At a Yale College Council meeting Wednesday night, Yale College Dean Peter Salovey said he personally favors adding an optional $50 student activities fee to undergraduate tuition and said the administration hopes to implement the fee for next year’s tuition.
In addition to the proposed activities fee, Salovey discussed a number of issues with the YCC during the hour-long meeting, ranging from the new International Summer Award program for financial aid students that was unveiled this week to dining hall restrictions. Salovey’s comments regarding the fee mark the first time the dean has publicly endorsed adding the fee to students’ tuition, a proposal that undergraduates overwhelmingly supported in a campus-wide referendum two weeks ago.
“The will of the people has spoken,” Salovey said. “I don’t know that what’s implemented will be exactly what the YCC proposed, but it won’t be dramatically different.”
Salovey said he has been meeting with various people, including Dean of Student Affairs Betty Trachtenberg, to discuss the fee since the student vote. When asked if the administration would implement the fee to be included in next year’s budget, Salovey said, “That’s what I’d like to see.”
Much of the meeting was devoted to a discussion of undergraduate financial aid. Earlier this week, Salovey rolled out the ISA program, which will help facilitate summer study and internships abroad for financial aid students. Salovey told the YCC he hopes students will take advantage of the ISA program.
“We haven’t taken all those barriers down, but I think we just took one big one down,” Salovey said, hinting that future changes to financial aid may be in the works.
Some YCC members pointed out that it is difficult for financial aid students to hold a part-time campus job while taking on a full course load.
“I did it,” Salovey said, referring to his own undergraduate years at Stanford. “I was an electrician’s helper, changing light bulbs.”
YCC Representative Govind Randgrass ’08 said the most important part of financial aid reform was to allow students on aid to take full advantage of the cultural life of the College. He said that these students ought to be able to pursue their intellectual and extracurricular interests, rather than spending their afternoons “working in libraries, putting books on shelves.”
The YCC passed a revised financial aid resolution on Wednesday night prior to the meeting with Salovey that called on the University to implement the student activities fee as well as make changes to financial aid for low-income students.

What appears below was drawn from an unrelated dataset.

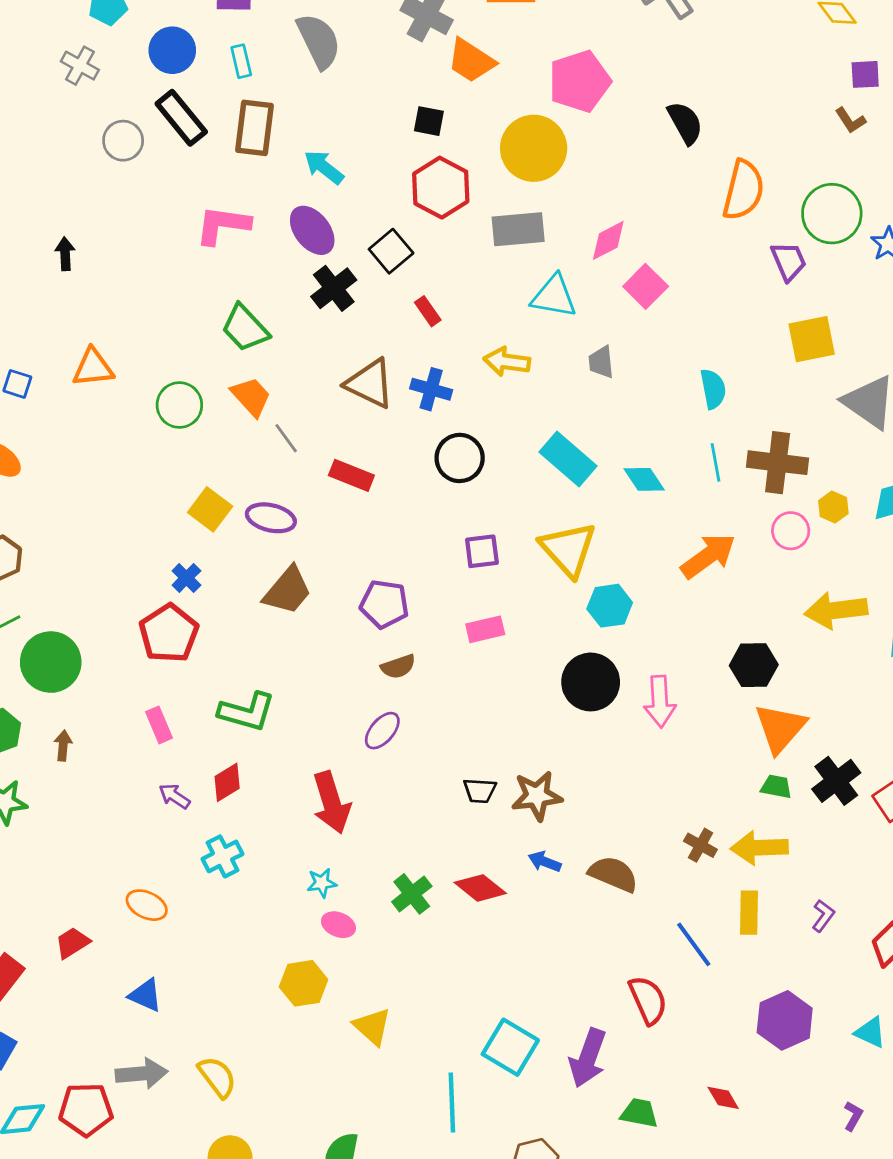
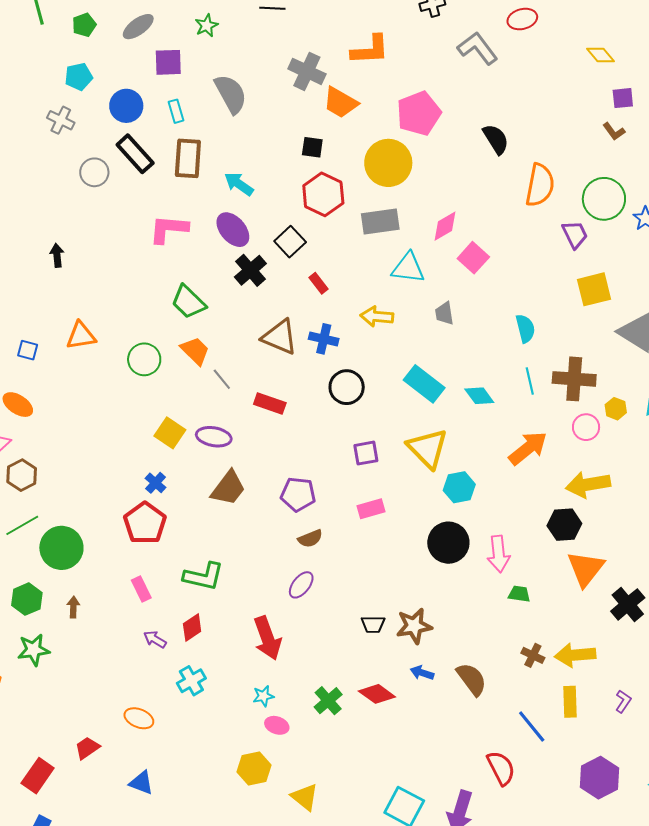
yellow arrow: (836, 610) -> (588, 485), moved
green trapezoid: (776, 787) -> (519, 594), moved
brown semicircle: (613, 874) -> (472, 679), turned 33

But after reviewing the council’s wide-ranging resolution, Salovey advised the YCC to narrow down their resolution to focus on a few specific important recommendations.

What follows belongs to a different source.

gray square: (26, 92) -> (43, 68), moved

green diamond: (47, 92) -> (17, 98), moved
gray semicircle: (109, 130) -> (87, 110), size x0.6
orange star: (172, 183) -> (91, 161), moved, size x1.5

“If you had to pick one of them as the most important thing to do, what would it be?” Salovey asked.
He encouraged them to reach for the “lower-hanging fruit” — proposals that he said are easy and inexpensive to implement.
“There are reasonable solutions without significant financial costs,” Salovey said.

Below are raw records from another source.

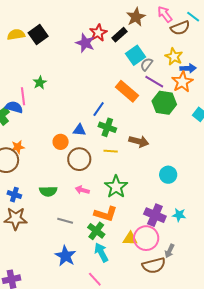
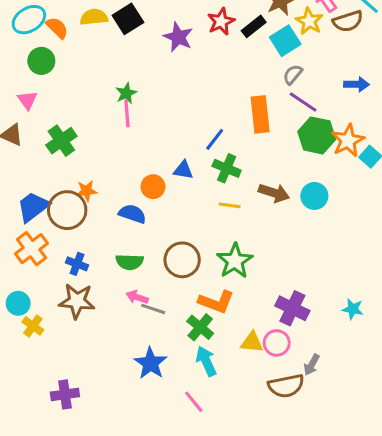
purple star: (85, 43) -> (178, 37), moved
cyan square: (136, 55) -> (285, 41), moved
yellow star: (174, 57) -> (309, 21), moved
orange star: (182, 82) -> (348, 140), moved
orange rectangle: (127, 91) -> (260, 114), turned 40
pink line: (23, 96) -> (127, 113), moved
blue semicircle: (14, 107) -> (132, 214), moved
brown circle: (79, 159) -> (182, 260), moved
cyan circle: (168, 175) -> (314, 196), moved
pink arrow: (82, 190) -> (137, 297), moved
cyan star: (179, 215) -> (353, 309), moved
pink circle: (146, 238) -> (277, 343), size x0.7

The YCC encouraged Salovey to focus on changes that would affect low-income families in light of recent changes at Harvard University that waive contributions from students’ families that earn less than $40,000 per year.
Salovey also discussed dining hall restrictions with the YCC. He said that with so many dining halls maintaining varied restrictions, it has become difficult for students to have a range of dining options.
“I think we’re out of equilibrium,” Salovey said.
He said he supports Council of Masters Chair Judith Krauss’ proposal to eliminate restrictions altogether.
“Why don’t we just take all the restrictions off and see what we’ve got? I think that’s a great idea,” Salovey said.
YCC Vice President Chance Carlisle ’05 promised Salovey that the council would draft a proposal on dining hall restrictions.
“Hopefully by Monday morning we will have a resolution on the dining halls on your desk,” Carlisle said.